Growth and Fermentation:
Capable of facultative anaerobic growth, producing ethanol and CO2 during fermentation, essential in beer, wine, bread, and cheese.
Fungal Dimorphism
Pathogenic Dimorphic Fungi: At temperatures of 37°C, they exhibit yeast-like growth, while at 25°C they show mold-like characteristics.
Molds Overview
General Features:
Multicellular filamentous fungi forming networks of hyphae.
Hyphae can be septate (with cross-walls) or coenocytic (without cross-walls).
Composition of Fungal Thallus
Thallus Structure: Composed of hyphae; a mass of hyphae referred to as mycelium.
Vegetative Hyphae: Parts of the organism involved in nutrient absorption.
Reproductive Hyphae: Specialized for bearing spores.
Spores Formation in Fungi
Types of Spores:
Asexual Spores: Produced by a single organism; genetically identical to the parent.
Sexual Spores: Resulting from the fusion of nuclei from mating strains, resulting in genetic diversity.

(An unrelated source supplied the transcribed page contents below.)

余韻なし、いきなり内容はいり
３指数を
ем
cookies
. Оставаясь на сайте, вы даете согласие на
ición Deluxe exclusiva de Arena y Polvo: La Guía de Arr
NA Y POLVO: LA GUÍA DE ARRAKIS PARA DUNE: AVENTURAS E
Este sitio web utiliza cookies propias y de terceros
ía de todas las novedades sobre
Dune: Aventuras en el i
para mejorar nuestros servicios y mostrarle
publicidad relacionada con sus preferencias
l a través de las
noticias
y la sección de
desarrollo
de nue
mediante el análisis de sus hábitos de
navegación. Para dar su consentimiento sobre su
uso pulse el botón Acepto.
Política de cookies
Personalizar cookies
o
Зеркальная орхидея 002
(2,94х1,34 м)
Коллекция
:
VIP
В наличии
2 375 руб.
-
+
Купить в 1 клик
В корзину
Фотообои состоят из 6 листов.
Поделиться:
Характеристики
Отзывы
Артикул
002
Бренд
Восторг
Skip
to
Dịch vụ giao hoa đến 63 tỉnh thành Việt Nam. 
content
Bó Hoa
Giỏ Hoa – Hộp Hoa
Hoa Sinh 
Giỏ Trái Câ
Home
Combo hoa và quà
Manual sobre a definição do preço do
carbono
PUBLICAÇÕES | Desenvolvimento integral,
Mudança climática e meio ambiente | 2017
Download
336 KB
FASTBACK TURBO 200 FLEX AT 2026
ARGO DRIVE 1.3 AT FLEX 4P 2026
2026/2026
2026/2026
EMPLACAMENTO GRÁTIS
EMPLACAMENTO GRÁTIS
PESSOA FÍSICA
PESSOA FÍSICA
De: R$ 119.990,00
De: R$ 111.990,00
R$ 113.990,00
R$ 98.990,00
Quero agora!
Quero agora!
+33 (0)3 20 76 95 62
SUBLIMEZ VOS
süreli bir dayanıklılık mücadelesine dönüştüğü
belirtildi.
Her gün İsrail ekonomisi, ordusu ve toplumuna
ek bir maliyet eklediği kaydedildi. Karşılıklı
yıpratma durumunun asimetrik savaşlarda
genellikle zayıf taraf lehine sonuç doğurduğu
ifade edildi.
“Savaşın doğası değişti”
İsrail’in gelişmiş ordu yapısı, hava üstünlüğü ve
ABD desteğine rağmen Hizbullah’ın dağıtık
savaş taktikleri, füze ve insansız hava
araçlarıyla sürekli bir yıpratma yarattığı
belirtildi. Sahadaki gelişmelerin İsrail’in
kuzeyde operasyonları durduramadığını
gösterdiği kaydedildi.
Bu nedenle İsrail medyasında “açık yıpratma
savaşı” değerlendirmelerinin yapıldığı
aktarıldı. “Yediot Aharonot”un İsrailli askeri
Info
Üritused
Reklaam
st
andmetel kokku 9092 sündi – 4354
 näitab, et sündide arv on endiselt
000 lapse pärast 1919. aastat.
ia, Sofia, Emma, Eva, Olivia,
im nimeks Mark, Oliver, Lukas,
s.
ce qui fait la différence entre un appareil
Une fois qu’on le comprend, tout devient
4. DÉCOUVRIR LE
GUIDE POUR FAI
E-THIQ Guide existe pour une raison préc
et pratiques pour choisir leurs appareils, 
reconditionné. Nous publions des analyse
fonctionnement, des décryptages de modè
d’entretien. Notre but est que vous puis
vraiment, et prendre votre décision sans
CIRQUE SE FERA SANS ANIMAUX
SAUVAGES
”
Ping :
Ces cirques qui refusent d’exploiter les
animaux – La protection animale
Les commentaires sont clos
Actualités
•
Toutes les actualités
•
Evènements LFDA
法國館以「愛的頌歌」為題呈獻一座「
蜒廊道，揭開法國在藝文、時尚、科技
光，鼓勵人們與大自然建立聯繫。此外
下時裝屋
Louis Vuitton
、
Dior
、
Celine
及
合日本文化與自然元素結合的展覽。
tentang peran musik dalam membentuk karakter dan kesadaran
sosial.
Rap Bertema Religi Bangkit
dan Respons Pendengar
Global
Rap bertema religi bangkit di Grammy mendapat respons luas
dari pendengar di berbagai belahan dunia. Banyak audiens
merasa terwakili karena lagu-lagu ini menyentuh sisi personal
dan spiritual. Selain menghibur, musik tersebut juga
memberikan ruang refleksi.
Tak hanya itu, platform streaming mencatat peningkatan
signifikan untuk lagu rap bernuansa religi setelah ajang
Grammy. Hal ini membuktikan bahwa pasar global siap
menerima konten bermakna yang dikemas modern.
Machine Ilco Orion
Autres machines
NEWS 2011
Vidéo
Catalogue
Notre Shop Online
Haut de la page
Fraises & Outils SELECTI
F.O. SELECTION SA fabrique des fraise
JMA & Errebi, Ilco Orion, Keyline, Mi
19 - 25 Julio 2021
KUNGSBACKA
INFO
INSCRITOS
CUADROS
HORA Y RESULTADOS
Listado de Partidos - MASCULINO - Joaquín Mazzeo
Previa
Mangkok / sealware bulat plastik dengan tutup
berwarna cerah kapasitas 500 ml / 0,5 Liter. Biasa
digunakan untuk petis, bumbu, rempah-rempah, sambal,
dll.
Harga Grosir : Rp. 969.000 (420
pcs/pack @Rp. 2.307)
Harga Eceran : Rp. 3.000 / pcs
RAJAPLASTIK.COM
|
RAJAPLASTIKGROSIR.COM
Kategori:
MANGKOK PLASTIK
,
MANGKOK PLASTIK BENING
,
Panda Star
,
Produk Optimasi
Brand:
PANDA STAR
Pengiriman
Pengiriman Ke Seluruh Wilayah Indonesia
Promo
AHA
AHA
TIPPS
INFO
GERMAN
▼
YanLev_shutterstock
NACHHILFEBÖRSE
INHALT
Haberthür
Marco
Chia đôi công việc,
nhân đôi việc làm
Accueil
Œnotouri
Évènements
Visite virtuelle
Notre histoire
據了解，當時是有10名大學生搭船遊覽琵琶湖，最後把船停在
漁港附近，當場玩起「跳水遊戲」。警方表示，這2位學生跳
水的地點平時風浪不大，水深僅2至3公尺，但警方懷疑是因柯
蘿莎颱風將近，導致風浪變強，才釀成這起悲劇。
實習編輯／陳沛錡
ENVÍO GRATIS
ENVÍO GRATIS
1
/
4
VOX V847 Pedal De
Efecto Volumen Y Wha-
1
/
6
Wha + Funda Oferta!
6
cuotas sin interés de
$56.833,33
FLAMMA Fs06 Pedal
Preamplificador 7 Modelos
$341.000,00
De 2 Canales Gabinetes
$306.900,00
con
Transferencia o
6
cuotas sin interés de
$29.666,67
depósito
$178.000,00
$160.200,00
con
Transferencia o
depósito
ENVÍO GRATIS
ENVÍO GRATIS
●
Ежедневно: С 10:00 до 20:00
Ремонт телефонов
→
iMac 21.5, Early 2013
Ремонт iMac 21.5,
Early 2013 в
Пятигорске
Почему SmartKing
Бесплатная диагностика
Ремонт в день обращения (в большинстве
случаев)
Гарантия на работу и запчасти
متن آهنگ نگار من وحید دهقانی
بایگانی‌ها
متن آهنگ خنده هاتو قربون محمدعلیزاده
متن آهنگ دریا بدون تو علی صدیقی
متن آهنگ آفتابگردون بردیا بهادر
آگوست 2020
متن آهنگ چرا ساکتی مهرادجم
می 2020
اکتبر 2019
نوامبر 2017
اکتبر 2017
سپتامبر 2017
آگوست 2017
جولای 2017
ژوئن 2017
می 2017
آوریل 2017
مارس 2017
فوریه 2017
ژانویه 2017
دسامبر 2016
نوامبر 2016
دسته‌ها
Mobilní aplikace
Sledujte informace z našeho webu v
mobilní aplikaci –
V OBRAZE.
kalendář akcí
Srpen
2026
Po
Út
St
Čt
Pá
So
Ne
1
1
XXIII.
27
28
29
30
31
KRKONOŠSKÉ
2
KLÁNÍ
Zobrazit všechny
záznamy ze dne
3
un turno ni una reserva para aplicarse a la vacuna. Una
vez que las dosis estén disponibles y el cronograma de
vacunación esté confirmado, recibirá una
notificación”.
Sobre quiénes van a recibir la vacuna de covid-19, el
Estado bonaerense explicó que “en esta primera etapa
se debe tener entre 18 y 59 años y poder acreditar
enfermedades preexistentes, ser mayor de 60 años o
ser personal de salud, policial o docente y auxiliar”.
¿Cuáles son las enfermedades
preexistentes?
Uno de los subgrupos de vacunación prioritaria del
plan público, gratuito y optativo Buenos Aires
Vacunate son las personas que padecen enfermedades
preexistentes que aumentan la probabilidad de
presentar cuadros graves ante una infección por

Classification of Multicellular Fungi
Phylums of Fungi:
Zygomycota: Conjugation fungi that produce zygospores and sporangiospores (e.g., Rhizopus stolonifer).
Ascomycota: Sac fungi that produce ascospores and conidiospores (e.g., Penicillium chrysogenum).
Basidiomycota: Club fungi including mushrooms producing basidiospores (e.g., Coprinus).
Deuteromycota: A holding classification for fungi that lack sexual reproduction mechanisms.
Current classification adapting molecular techniques such as rRNA sequencing.
Zygomycota Overview
Characteristics:
Saprophytic molds utilizing nutrients from decaying matter.
Coenocytic hyphae with sporangiospores for asexual reproduction and zygospores for sexual reproduction.
Lifecycle Insights
Zygosporangium and Spore Formation: Diagrams illustrating the lifecycle of zygomycetes, depicting processes like karyogamy and meiosis leading to spore release.
Ascomycota Characteristics
Ascospores Production: Illustrated by ascomycete lifecycle further detailing the formation of asci and conidia.
Basidiomycota Profile
Club Fungi Features: Characterized by septate hyphae, producing basidia at hyphal ends, exemplified by mushrooms.
Nutritional Adaptations of Fungi
Growth Conditions: Prefer slightly acidic environments, can tolerate higher osmotic pressures, and often thrive in low moisture.
Metabolic Capabilities: Competency in metabolizing complex carbohydrates, outpacing numerous bacteria in nutrient usage.
Common Fungi Summary
Overview of Reproductive Strategies: Includes distinctive forms of sexual and asexual reproduction across various fungi. Reference data for specifics on each fungal representative.